— To do —
What lines of the data hold the string "CAMPS"? Pull each one out.

*** Task material Section Begins ***

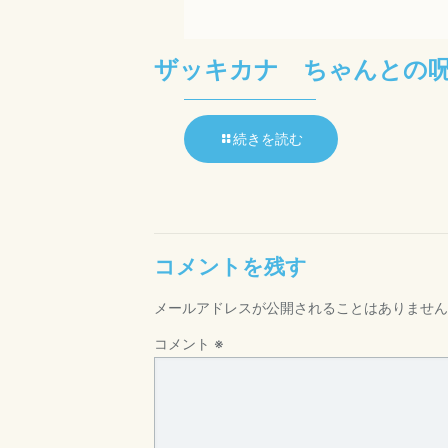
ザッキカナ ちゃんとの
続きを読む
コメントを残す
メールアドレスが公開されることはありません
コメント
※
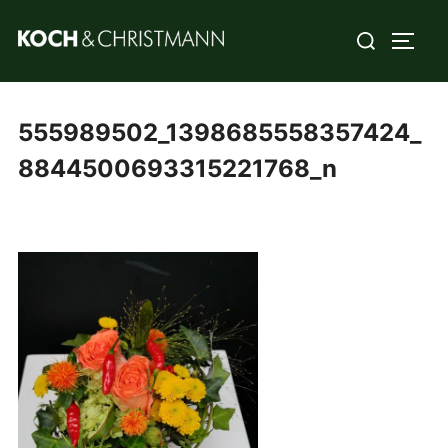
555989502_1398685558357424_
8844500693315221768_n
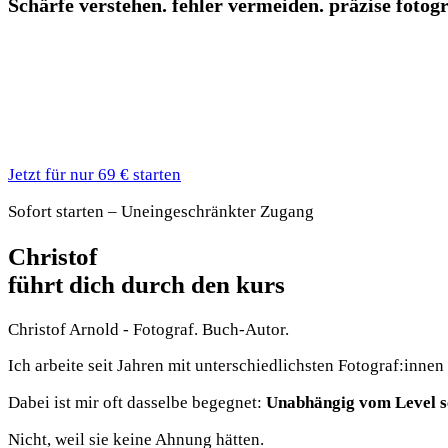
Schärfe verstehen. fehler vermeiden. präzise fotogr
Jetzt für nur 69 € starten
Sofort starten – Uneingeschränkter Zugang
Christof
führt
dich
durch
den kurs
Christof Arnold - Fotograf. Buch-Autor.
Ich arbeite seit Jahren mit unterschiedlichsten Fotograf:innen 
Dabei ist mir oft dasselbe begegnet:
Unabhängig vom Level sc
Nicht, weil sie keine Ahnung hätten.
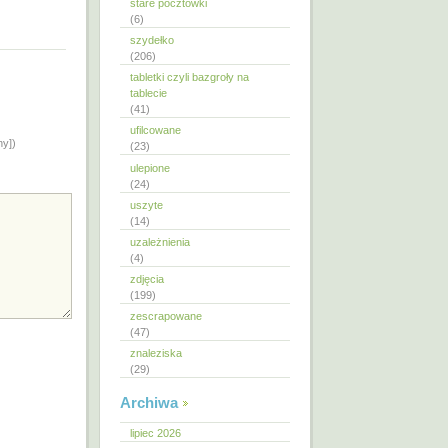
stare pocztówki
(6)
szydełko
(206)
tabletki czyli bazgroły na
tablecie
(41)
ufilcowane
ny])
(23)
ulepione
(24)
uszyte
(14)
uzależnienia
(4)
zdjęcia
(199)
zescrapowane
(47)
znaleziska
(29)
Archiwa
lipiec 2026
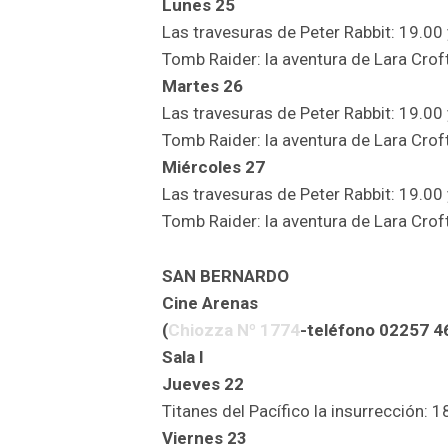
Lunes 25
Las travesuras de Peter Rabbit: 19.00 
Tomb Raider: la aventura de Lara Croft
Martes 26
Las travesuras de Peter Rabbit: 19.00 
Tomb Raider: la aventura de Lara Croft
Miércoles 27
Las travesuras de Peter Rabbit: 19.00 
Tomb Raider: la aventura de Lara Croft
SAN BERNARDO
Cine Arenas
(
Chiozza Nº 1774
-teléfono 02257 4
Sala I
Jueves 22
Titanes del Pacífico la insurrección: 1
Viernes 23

*** Task material Section Ends ***
*** Task material Section Begins ***

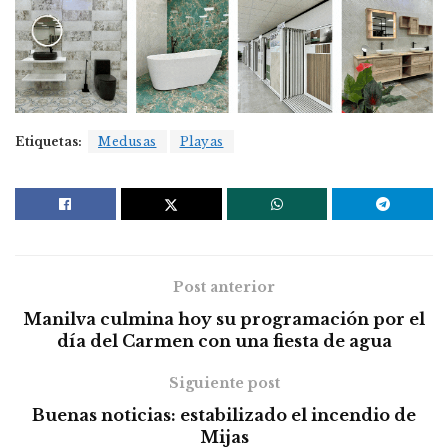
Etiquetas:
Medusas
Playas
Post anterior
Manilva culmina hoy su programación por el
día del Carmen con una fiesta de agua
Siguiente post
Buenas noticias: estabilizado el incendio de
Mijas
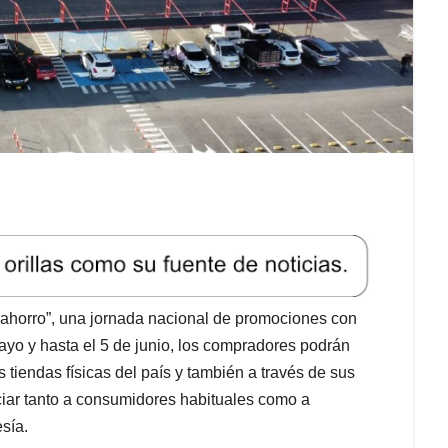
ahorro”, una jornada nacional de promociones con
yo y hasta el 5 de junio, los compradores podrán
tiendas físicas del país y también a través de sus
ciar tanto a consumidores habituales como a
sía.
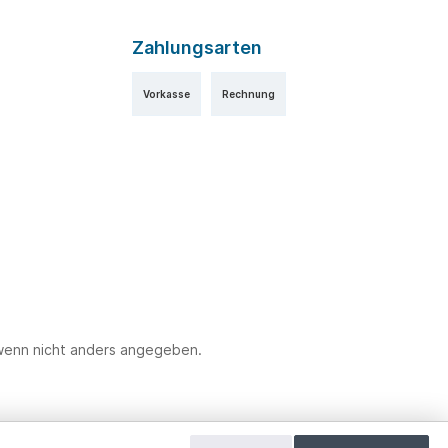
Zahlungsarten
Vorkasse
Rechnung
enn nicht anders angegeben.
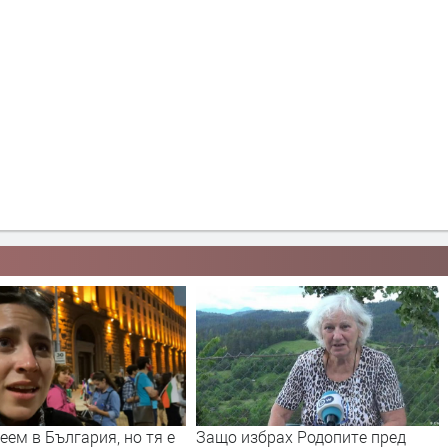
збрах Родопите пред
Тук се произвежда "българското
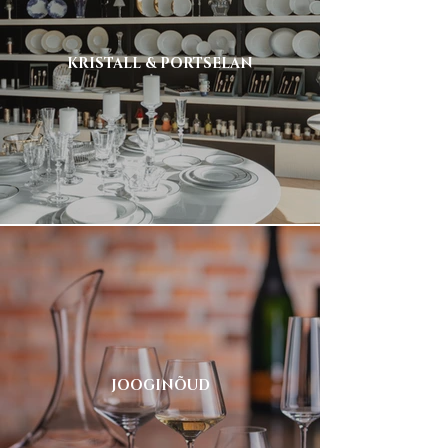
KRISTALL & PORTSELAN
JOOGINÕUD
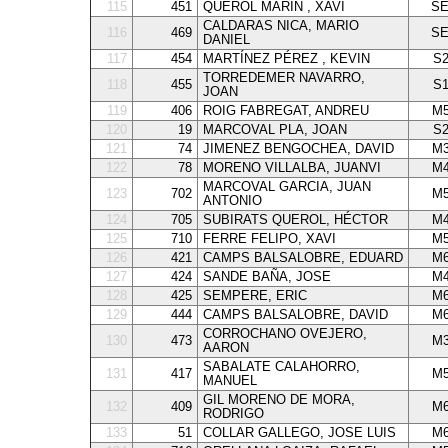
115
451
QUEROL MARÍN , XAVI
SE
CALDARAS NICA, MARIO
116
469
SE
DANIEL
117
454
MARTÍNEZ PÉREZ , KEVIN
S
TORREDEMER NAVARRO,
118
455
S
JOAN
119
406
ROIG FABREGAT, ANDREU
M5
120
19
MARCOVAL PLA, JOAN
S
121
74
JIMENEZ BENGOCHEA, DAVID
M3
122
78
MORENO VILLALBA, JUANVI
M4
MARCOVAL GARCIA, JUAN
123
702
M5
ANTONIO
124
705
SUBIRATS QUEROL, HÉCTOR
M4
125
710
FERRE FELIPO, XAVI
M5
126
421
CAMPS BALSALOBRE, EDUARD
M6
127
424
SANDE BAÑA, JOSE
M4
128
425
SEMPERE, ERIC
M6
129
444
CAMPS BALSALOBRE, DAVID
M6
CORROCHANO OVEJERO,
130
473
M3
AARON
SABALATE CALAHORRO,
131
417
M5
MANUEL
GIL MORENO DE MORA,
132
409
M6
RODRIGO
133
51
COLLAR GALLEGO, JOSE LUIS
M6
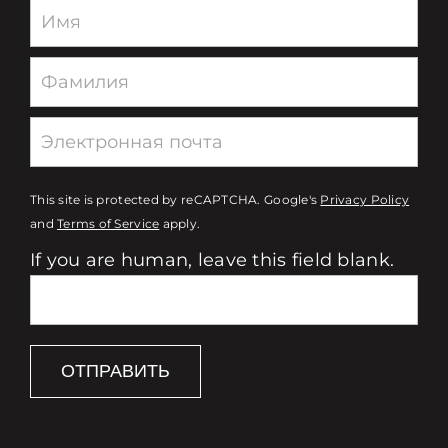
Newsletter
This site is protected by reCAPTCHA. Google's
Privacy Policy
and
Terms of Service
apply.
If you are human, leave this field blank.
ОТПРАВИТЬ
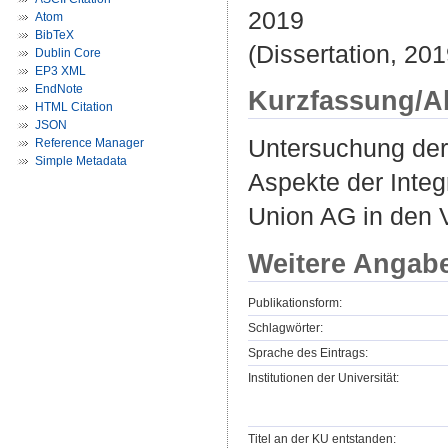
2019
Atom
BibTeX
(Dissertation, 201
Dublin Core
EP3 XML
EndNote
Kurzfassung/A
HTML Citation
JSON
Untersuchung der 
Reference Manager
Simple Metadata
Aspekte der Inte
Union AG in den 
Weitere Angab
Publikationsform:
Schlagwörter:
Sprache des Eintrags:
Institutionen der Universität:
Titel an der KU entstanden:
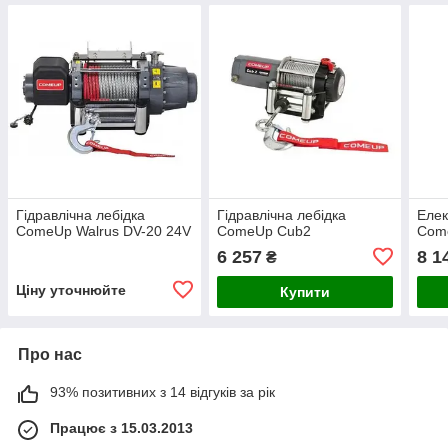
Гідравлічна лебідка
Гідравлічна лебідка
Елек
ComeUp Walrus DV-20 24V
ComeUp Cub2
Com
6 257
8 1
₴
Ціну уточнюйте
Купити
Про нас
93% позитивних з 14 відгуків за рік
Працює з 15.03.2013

*** Task material Section Ends ***
*** Task material Section Begins ***

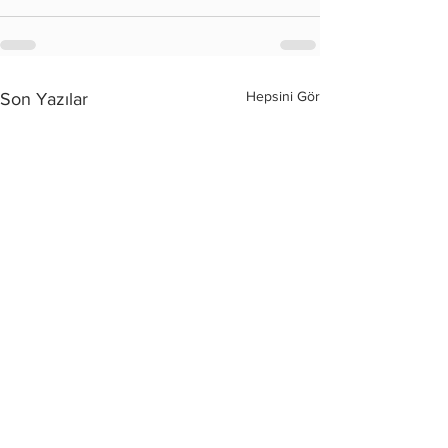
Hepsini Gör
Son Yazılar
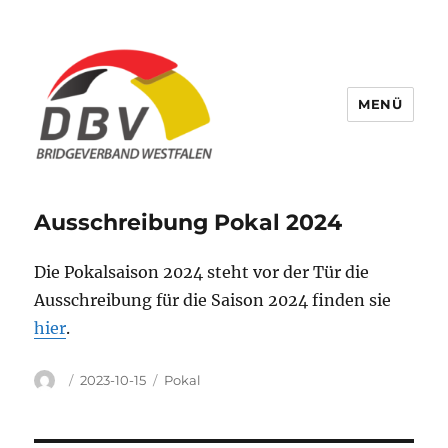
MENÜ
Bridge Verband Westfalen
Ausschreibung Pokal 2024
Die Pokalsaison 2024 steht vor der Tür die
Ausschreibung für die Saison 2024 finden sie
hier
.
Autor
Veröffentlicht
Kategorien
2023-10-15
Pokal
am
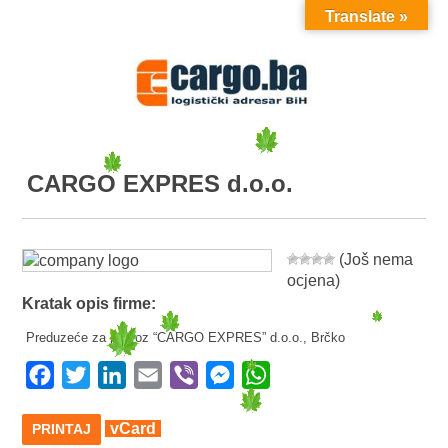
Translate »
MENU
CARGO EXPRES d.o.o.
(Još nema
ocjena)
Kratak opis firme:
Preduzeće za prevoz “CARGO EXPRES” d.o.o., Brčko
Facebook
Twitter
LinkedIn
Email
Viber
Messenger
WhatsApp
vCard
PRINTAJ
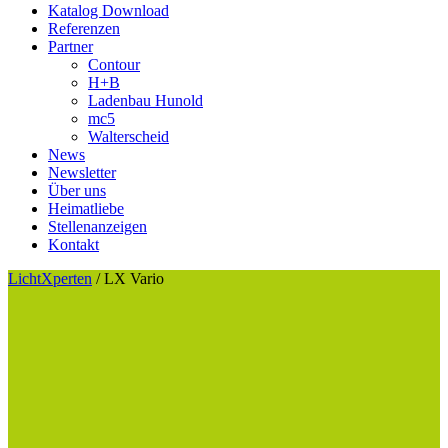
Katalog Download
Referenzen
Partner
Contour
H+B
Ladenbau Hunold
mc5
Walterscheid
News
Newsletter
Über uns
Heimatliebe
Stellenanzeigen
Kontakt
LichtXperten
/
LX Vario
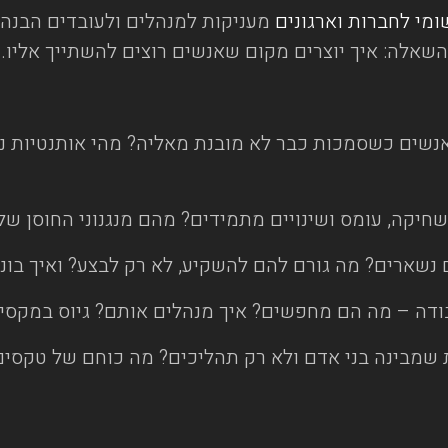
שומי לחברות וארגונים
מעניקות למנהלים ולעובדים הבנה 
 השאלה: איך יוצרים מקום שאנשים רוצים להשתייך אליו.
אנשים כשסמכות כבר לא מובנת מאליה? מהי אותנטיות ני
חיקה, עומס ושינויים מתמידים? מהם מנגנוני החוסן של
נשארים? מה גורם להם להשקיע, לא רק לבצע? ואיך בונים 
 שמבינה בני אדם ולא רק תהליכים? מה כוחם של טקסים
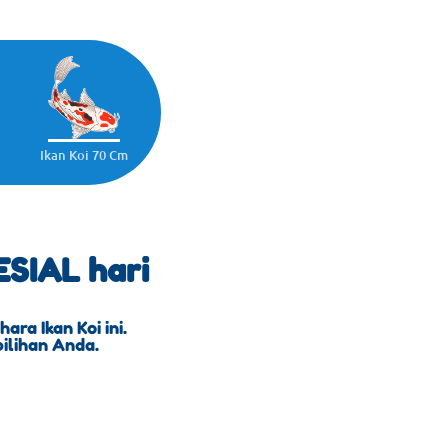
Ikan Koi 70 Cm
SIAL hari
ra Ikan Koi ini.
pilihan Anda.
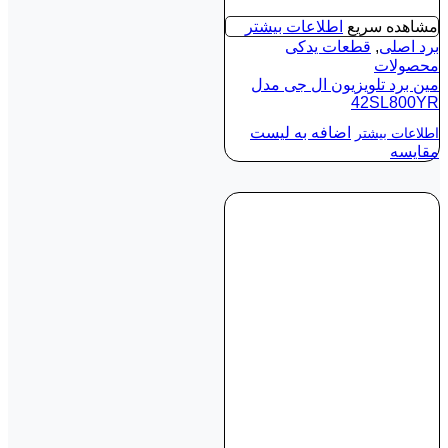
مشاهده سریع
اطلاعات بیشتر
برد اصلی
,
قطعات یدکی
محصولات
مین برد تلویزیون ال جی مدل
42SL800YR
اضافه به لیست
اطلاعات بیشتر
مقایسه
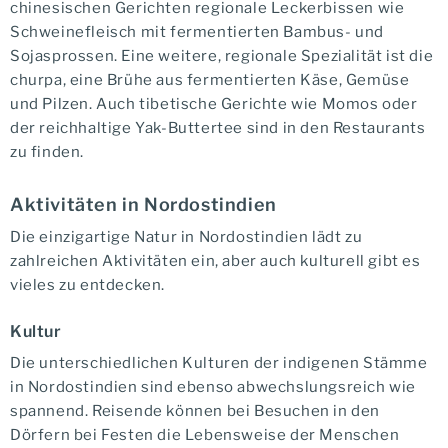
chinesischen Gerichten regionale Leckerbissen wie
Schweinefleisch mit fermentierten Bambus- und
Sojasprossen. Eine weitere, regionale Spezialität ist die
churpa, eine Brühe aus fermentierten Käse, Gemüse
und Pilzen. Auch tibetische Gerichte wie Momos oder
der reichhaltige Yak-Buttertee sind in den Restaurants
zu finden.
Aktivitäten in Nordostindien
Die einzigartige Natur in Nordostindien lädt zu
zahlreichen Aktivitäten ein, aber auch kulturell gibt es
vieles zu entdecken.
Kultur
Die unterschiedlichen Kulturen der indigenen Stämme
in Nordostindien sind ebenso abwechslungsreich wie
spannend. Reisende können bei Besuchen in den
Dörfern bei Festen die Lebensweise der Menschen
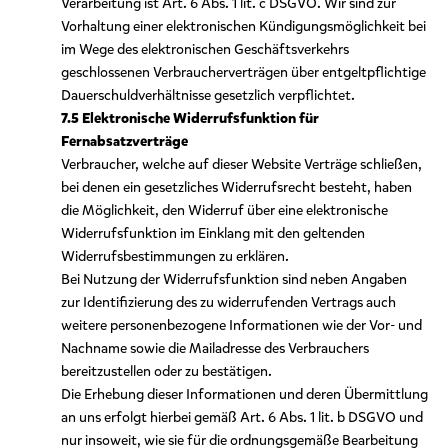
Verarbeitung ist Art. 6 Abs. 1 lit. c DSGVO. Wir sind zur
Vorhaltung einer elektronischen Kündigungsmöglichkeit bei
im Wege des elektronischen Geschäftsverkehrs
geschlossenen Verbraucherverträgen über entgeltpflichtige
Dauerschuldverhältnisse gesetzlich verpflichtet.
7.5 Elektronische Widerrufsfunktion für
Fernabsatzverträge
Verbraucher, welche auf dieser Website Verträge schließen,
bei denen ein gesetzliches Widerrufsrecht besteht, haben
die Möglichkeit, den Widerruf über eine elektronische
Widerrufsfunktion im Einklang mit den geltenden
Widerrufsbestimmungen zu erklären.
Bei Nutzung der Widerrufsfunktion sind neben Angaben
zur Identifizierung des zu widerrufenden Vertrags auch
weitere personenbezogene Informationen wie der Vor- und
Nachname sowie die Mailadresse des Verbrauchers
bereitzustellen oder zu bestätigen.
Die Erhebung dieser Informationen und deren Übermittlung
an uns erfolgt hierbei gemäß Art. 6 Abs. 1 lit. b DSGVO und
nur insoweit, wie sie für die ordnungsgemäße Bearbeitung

*** Task material Section Ends ***

— Solution —
CAMPS BALSALOBRE, EDUARD
CAMPS BALSALOBRE, DAVID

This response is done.